By ring-fencing roles, OCS can remove these structural barriers. Participants enter a recruitment process designed around accessibility and conversation, not one that filters them out before engagement begins. It is a practical response to unequal access to employment.
Skills Before CVs
At the heart of inclusive recruitment is a skills-based assessment interview. CVs are not the starting point. Instead, participants are assessed on capability, attitude, and motivation. There is no judgement on gaps in employment history, unfamiliarity with recruitment processes, or limited sector experience.
This approach is particularly important for young people aged 18 to 24 who are not in education, employment, or training. Many face exclusion not because of a lack of ambition or ability, but because entry routes are unclear and competition is high.

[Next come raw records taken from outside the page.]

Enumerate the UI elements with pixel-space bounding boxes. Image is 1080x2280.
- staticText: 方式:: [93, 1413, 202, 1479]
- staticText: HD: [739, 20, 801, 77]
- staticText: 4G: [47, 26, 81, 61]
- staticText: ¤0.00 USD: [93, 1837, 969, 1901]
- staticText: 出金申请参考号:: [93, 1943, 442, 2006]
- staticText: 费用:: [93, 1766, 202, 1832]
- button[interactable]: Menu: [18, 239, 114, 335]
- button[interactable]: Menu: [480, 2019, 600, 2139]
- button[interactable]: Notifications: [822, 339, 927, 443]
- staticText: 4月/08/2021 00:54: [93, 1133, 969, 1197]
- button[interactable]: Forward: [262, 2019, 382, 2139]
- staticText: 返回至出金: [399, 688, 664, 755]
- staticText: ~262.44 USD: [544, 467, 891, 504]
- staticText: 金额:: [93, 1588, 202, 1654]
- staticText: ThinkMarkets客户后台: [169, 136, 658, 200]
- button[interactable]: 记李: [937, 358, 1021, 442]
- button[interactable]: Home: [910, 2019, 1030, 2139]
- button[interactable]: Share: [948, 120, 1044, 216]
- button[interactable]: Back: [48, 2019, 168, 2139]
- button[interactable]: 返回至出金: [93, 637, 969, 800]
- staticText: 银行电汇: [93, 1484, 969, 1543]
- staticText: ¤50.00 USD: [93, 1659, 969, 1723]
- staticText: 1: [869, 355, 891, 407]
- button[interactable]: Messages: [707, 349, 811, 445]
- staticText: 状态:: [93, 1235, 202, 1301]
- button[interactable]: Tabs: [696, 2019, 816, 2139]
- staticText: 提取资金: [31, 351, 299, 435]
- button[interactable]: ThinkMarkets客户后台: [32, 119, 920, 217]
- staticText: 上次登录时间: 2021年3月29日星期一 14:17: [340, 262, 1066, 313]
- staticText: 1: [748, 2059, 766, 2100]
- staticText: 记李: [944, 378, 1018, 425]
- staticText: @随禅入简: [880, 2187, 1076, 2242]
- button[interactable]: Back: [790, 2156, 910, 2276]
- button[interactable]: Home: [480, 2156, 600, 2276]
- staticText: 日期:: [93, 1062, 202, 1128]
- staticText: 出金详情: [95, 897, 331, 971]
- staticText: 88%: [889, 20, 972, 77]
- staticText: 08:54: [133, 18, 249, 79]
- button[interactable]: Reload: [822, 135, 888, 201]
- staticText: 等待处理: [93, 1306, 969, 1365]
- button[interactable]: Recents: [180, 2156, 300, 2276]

Ring-fencing roles improves access and provides a fair, structured interview process that allows potential to be seen.
The Role of Partnership and Preparation
Strong partnerships with organisations supporting under-represented candidates are central to the success of this approach. These partners help individuals prepare by ensuring they have suitable clothing, support with travel costs, and a clear understanding of what roles involve.
This preparation builds confidence and reduces anxiety. Participants arrive informed, supported, and ready to engage, rather than feeling uncertain or under-prepared.
A Recent Visit to a Key Venue
This approach was recently demonstrated during a visit to a key venue, where ring-fenced recruitment was used in a live operational setting. It showed how inclusive hiring can work effectively within real facilities management environments.
Open-Minded Hiring in High-Footfall Environments
Hiring managers across OCS have embraced inclusive recruitment methods. By supporting ring-fenced roles, they have shown confidence in alternative routes into employment and a willingness to recognise potential.
Many of these roles sit within high-footfall security environments. Awareness, communication, and calm decision-making are essential. Managers recognise that these qualities are developed through people’s experiences, not defined by background, and that potential often emerges when space is created for it.
Real Outcomes For Real People
The results demonstrate clear impact. From 100 inclusive applications, 80 participants were invited to interview. Seventy attended, and 55 received job offers. Some successful candidates included young people previously not in work or training, individuals returning to employment after raising families, and people who had been unemployed for extended periods.
“The day showed me that there’s other people wanting to change their career direction and it gave me the motivation to believe in myself and put myself forward for the role.”
One of those participants was Gabrielle. Out of employment and still exploring her career path, she was committed to building a future in the security sector, despite entering a traditionally male-dominated field. Through the ring-fenced process, she was able to access opportunities at OCS and demonstrate her commitment.
“Being a woman means I’m often outnumbered by men. I think it’s important to empower women to go into the security field, even if they never thought they would be able to.”
Gabrielle
Leading Inclusive Recruitment in Private FM
Private facilities management has the scale and influence to lead positive change in employment. Ring-fenced recruitment shows what inclusive hiring looks like when it is designed with intention and clear outcomes. It widens access to facilities management jobs and helps organisations find capable people in new places.
For OCS, this approach strengthens operational delivery while creating meaningful opportunities. It builds confident, capable teams and supports communities, helping make people and places the best they can be.